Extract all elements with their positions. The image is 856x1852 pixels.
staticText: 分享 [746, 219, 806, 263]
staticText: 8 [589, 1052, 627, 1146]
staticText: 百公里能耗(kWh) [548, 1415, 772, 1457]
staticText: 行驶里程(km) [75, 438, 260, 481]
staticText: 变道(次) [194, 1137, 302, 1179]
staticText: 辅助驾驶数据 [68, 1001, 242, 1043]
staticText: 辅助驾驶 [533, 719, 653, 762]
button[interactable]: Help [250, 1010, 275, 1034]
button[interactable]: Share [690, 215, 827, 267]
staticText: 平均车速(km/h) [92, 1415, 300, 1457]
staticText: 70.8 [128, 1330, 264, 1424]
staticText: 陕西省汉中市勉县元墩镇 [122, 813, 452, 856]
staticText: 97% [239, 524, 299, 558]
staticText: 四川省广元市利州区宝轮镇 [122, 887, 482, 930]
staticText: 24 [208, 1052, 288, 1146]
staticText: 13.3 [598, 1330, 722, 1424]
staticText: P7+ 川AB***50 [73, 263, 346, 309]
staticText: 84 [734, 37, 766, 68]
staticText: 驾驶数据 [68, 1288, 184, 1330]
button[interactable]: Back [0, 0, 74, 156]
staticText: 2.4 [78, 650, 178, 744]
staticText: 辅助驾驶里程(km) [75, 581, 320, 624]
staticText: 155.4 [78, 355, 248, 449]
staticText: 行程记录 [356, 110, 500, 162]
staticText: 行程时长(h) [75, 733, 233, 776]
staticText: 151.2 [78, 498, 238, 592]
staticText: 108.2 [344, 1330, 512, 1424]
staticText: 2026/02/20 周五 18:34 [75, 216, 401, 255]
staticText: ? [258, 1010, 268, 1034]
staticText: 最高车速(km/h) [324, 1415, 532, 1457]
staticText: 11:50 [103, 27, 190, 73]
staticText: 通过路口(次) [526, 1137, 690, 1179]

• [Exercise description]:
Copy each line containing the word "button" from the data.

• [Output of the task]:
button[interactable]: Help [250, 1010, 275, 1034]
button[interactable]: Share [690, 215, 827, 267]
button[interactable]: Back [0, 0, 74, 156]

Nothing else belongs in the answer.